Princess Christian of Hanover (née Alessandra Lisette de Osma Foy, born 21 March 1988) is a Peruvian attorney, handbag designer, and former model. She is a member of the Hanoverian royal family through her marriage to Prince Christian of Hanover.

Ancestry 
Alessandra de Osma was born in San Borja, Lima, Peru. She is daughter of Felipe Juan Luis de Osma Berckemeyer, Executive and Central Commercial Manager of Hermes Transportes Blindados, a Peruvian cash management firm, and wife Elizabeth María Foy Vásquez, a former model.

Career 
When de Osma was sixteen she signed with Ford Models in New York City. She has modeled for Missoni and Bottega Veneta. She studied law at the University of Lima and has a master's degree in fashion and business management from the University of Navarra.

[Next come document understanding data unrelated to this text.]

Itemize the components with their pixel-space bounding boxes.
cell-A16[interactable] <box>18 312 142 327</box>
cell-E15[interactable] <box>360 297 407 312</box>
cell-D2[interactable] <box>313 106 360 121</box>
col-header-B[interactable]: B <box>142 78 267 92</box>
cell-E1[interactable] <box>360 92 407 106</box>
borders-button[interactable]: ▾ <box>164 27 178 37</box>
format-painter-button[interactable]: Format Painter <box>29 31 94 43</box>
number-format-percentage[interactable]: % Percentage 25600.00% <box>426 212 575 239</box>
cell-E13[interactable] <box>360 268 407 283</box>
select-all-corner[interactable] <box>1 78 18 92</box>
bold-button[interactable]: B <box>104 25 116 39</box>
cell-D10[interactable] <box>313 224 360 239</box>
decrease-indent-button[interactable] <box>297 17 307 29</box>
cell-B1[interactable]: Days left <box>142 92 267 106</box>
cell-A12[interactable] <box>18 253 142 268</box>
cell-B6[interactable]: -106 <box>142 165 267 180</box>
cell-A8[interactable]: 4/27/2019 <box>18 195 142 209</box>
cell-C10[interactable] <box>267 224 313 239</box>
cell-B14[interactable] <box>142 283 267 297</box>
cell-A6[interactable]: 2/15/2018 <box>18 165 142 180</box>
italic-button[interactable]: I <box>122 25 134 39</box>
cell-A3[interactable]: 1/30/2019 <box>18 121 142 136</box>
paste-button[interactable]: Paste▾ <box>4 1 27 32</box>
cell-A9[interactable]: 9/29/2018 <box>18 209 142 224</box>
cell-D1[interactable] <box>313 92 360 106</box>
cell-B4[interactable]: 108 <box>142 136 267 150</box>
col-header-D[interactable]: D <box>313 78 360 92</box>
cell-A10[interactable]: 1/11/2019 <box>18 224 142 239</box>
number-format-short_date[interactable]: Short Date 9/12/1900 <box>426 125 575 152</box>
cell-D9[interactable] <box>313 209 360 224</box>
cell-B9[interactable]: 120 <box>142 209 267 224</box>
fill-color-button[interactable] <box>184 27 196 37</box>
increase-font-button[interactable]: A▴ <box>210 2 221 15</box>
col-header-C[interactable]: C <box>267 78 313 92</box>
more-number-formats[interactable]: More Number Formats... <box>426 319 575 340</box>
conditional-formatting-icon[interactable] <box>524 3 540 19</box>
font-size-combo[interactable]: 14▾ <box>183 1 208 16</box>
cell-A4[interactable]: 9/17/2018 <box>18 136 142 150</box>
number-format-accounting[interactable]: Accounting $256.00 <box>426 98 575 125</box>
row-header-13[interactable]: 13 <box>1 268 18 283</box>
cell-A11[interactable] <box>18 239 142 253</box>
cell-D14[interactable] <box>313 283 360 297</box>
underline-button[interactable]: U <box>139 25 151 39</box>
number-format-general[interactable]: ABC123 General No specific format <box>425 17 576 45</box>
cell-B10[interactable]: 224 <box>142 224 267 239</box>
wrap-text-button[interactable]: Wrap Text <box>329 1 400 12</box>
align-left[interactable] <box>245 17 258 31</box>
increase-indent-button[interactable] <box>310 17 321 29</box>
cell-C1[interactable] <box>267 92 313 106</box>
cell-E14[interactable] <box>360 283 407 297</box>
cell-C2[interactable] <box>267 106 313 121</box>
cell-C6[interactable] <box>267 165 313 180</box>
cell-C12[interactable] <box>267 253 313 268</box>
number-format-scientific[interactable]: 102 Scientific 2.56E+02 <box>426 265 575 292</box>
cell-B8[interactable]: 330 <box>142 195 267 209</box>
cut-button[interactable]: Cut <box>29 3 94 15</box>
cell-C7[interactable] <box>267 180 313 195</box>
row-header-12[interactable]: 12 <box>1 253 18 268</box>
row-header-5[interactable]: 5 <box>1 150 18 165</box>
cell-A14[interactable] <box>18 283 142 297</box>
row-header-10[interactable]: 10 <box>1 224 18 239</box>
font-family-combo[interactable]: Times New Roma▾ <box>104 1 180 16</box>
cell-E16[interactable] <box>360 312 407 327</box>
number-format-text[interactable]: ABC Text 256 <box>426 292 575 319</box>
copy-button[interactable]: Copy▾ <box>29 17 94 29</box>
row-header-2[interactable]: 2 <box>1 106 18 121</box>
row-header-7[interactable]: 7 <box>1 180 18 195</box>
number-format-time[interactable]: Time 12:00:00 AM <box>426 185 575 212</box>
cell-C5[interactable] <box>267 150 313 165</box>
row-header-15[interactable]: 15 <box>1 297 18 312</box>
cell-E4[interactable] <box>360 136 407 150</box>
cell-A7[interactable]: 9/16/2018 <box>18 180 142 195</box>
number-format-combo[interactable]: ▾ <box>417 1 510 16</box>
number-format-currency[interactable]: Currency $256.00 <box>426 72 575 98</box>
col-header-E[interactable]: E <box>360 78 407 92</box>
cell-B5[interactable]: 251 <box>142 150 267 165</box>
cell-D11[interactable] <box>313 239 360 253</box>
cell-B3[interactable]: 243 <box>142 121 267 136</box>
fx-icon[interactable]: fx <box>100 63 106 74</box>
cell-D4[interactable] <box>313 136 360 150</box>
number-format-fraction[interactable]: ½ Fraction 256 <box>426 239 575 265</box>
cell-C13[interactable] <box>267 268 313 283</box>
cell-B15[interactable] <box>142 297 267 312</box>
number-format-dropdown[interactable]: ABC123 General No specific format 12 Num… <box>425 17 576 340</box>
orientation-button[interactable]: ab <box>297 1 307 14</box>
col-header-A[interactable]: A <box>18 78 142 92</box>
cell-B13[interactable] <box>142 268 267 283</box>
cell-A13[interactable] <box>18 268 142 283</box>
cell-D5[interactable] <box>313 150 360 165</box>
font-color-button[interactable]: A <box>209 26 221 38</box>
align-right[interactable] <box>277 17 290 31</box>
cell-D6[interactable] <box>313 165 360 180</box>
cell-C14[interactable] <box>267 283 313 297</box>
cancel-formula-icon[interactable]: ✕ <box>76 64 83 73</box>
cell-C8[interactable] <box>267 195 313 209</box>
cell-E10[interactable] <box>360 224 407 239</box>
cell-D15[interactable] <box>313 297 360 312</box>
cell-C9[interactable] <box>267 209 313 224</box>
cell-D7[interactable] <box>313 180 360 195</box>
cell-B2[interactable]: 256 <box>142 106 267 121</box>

In 2018 she launched her own fashion brand Moi & Sass with Moira Laporta.

Personal life 
De Osma met Prince Christian of Hanover in 2005 when she served as his tour guide when he was vacationing in Peru. They started dating in 2011. The couple became engaged in April 2017. They married in a civil ceremony on 25 November 2017 in London. They married religiously in a Catholic ceremony at the Basilica of San Pedro in Lima, Peru, on 16 March 2018. The groom's younger half-sister, Princess Alexandra, served as her bridesmaid. De Osma wore the Hanover floral tiara, which had previously been worn by Caroline, Princess of Hanover. Wedding guests at the religious ceremony included Princess Beatrice and Princess Eugenie of York, Princess Maria-Olympia of Greece and Denmark, Count Nikolai von Bismarck, and Kate Moss. The wedding celebrations lasted for three days.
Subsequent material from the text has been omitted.